##### DATASET RECORDS
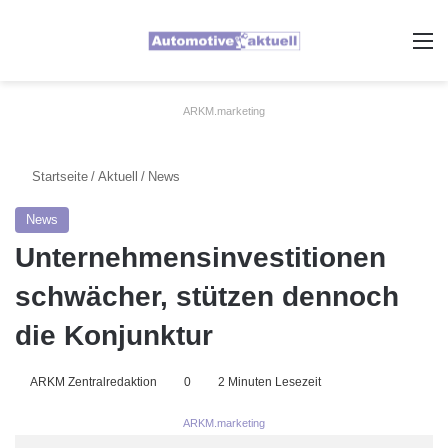
A
ARKM.marketing
Startseite
/
Aktuell
/
News
News
Unternehmensinvestitionen
schwächer, stützen dennoch
die Konjunktur
ARKM Zentralredaktion
0
2 Minuten Lesezeit
ARKM.marketing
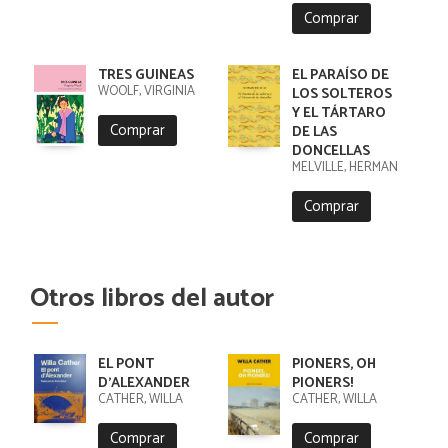
Comprar
TRES GUINEAS
EL PARAÍSO DE
WOOLF, VIRGINIA
LOS SOLTEROS
Y EL TÁRTARO
Comprar
DE LAS
DONCELLAS
MELVILLE, HERMAN
Comprar
Otros libros del autor
EL PONT
PIONERS, OH
D'ALEXANDER
PIONERS!
CATHER, WILLA
CATHER, WILLA
Comprar
Comprar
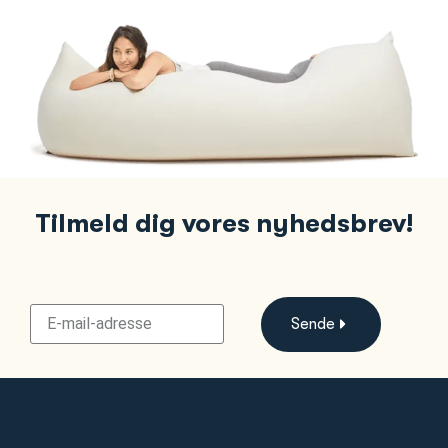
Tilmeld dig vores nyhedsbrev!
Sende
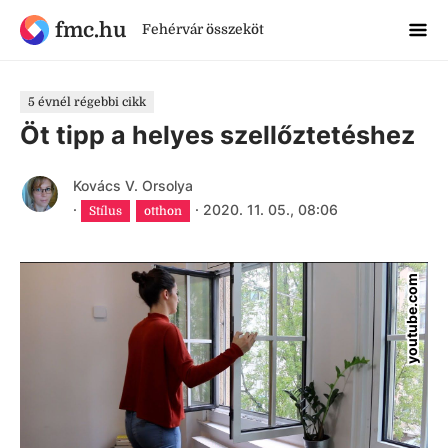
fmc.hu
Fehérvár összeköt
5 évnél régebbi cikk
Öt tipp a helyes szellőztetéshez
Kovács V. Orsolya
·
·
2020. 11. 05., 08:06
Stílus
otthon
youtube.com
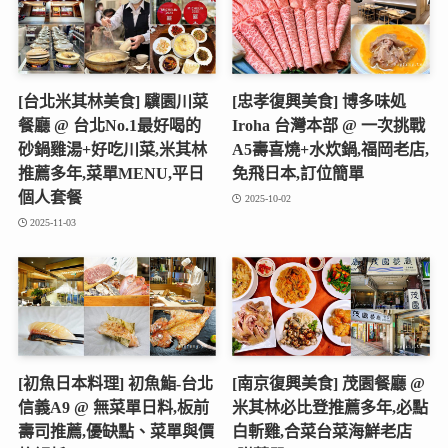
[台北米其林美食] 驥園川菜
[忠孝復興美食] 博多味処
餐廳 @ 台北No.1最好喝的
Iroha 台灣本部 @ 一次挑戰
砂鍋雞湯+好吃川菜,米其林
A5壽喜燒+水炊鍋,福岡老店,
推薦多年,菜單MENU,平日
免飛日本,訂位簡單
個人套餐
2025-10-02
2025-11-03
[初魚日本料理] 初魚鮨-台北
[南京復興美食] 茂園餐廳 @
信義A9 @ 無菜單日料,板前
米其林必比登推薦多年,必點
壽司推薦,優缺點、菜單與價
白斬雞,合菜台菜海鮮老店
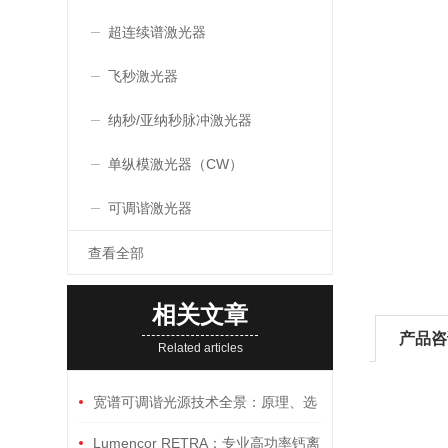
超连续谱激光器
飞秒激光器
纳秒/亚纳秒脉冲激光器
单纵模激光器（CW）
可调谐激光器
查看全部
相关文章
产品咨
Related articles
宽谱可调谐光源技术全景：原理、选
型与前沿应用指南
Lumencor RETRA：专业高功率钙离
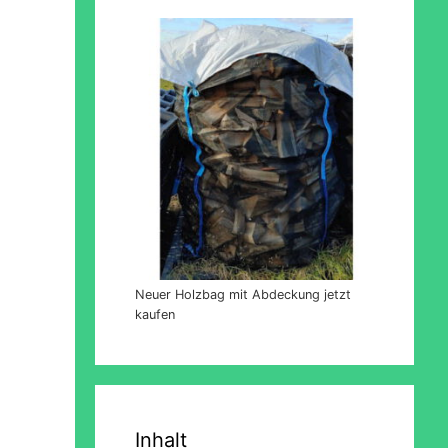
Neuer Holzbag mit Abdeckung jetzt
kaufen
Inhalt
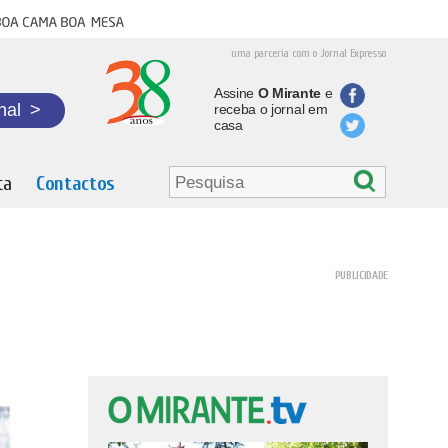
oa cama boa mesa
uma parceria com o Jornal Expresso
Assine
O Mirante
e
nal
>
receba o jornal em
casa
ta
Contactos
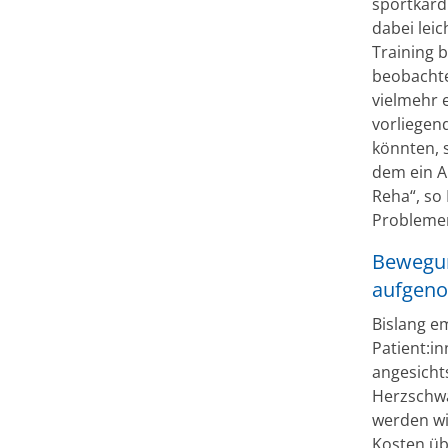
sportkard
dabei leic
Training 
beobachte
vielmehr 
vorliegend
könnten, 
dem ein A
Reha“, so
Problemen
Bewegung
aufgen
Bislang em
Patient:i
angesicht
Herzschwä
werden wi
Kosten üb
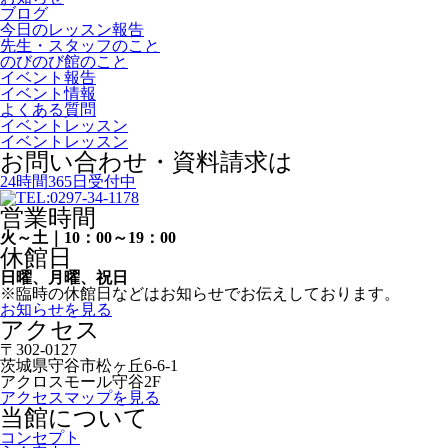
ブログ
今日のレッスン報告
先生・スタッフのこと
のびのび館のこと
イベント報告
イベント情報
よくある質問
イベントレッスン
イベントレッスン
お問い合わせ・資料請求は
24時間365日受付中
営業時間
火～土｜10：00～19：00
休館日
日曜、月曜、祝日
※臨時の休館日などはお知らせでお伝えしております。
お知らせを見る
アクセス
〒302-0127
茨城県守谷市松ヶ丘6-6-1
アクロスモール守谷2F
アクセスマップを見る
当館について
コンセプト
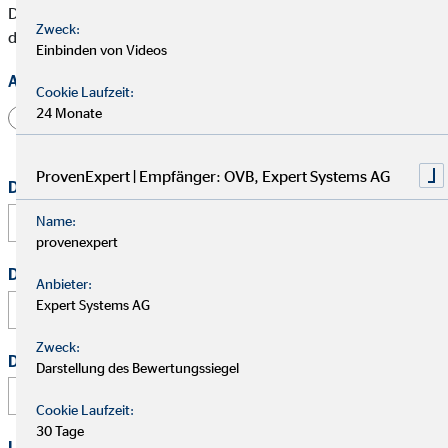
Die mit * gekennzeichneten Felder müssen ausgefüllt werden,
Zweck:
damit wir Deine Bewerbung bearbeiten können.
Einbinden von Videos
Anrede
Cookie Laufzeit:
24 Monate
Herr
Frau
Divers
ProvenExpert | Empfänger: OVB, Expert Systems AG
Dein vollständiger Name
*
Name:
provenexpert
Deine E-Mail Adresse
*
Anbieter:
Expert Systems AG
Zweck:
Deine Telefonnummer
Darstellung des Bewertungssiegel
Cookie Laufzeit:
30 Tage
Link zu Deinem Business-Profil (Xing / LinkedIn / andere)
##########
_ABOUT THIS TASK:_ Print each line above exactly as it appears, excluding all images.

_TASK OUTPUT:_
A
ARKM.marketing
Startseite
/
Aktuell
/
News
News
Unternehmensinvestitionen
schwächer, stützen dennoch
die Konjunktur
ARKM Zentralredaktion
0
2 Minuten Lesezeit
ARKM.marketing
Comprar
TRES GUINEAS
EL PARAÍSO DE
WOOLF, VIRGINIA
LOS SOLTEROS
Y EL TÁRTARO
Comprar
DE LAS
DONCELLAS
MELVILLE, HERMAN
Comprar
Otros libros del autor
EL PONT
PIONERS, OH
D'ALEXANDER
PIONERS!
CATHER, WILLA
CATHER, WILLA
Comprar
Comprar
Tilmeld dig vores nyhedsbrev!
Sende
fmc.hu
Fehérvár összeköt
5 évnél régebbi cikk
Öt tipp a helyes szellőztetéshez
Kovács V. Orsolya
·
·
2020. 11. 05., 08:06
Stílus
otthon
youtube.com
[台北米其林美食] 驥園川菜
[忠孝復興美食] 博多味処
餐廳 @ 台北No.1最好喝的
Iroha 台灣本部 @ 一次挑戰
砂鍋雞湯+好吃川菜,米其林
A5壽喜燒+水炊鍋,福岡老店,
推薦多年,菜單MENU,平日
免飛日本,訂位簡單
個人套餐
2025-10-02
2025-11-03
[初魚日本料理] 初魚鮨-台北
[南京復興美食] 茂園餐廳 @
信義A9 @ 無菜單日料,板前
米其林必比登推薦多年,必點
壽司推薦,優缺點、菜單與價
白斬雞,合菜台菜海鮮老店
超连续谱激光器
飞秒激光器
纳秒/亚纳秒脉冲激光器
单纵模激光器（CW）
可调谐激光器
查看全部
相关文章
产品咨
Related articles
宽谱可调谐光源技术全景：原理、选
型与前沿应用指南
Lumencor RETRA：专业高功率钙离
Neuer Holzbag mit Abdeckung jetzt
kaufen
Inhalt
oa cama boa mesa
uma parceria com o Jornal Expresso
Assine
O Mirante
e
nal
>
receba o jornal em
casa
ta
Contactos
sportkard
dabei leic
Training 
beobachte
vielmehr 
vorliegend
könnten, 
dem ein A
Reha“, so
Problemen
Bewegung
aufgen
Bislang em
Patient:i
angesicht
Herzschwä
werden wi
Kosten üb
ブログ
今日のレッスン報告
先生・スタッフのこと
のびのび館のこと
イベント報告
イベント情報
よくある質問
イベントレッスン
イベントレッスン
お問い合わせ・資料請求は
24時間365日受付中
営業時間
火～土｜10：00～19：00
休館日
日曜、月曜、祝日
※臨時の休館日などはお知らせでお伝えしております。
お知らせを見る
アクセス
〒302-0127
茨城県守谷市松ヶ丘6-6-1
アクロスモール守谷2F
アクセスマップを見る
当館について
コンセプト
Die mit * gekennzeichneten Felder müssen ausgefüllt werden,
Zweck:
damit wir Deine Bewerbung bearbeiten können.
Einbinden von Videos
Anrede
Cookie Laufzeit:
24 Monate
Herr
Frau
Divers
ProvenExpert | Empfänger: OVB, Expert Systems AG
Dein vollständiger Name
*
Name:
provenexpert
Deine E-Mail Adresse
*
Anbieter:
Expert Systems AG
Zweck:
Deine Telefonnummer
Darstellung des Bewertungssiegel
Cookie Laufzeit:
30 Tage
Link zu Deinem Business-Profil (Xing / LinkedIn / andere)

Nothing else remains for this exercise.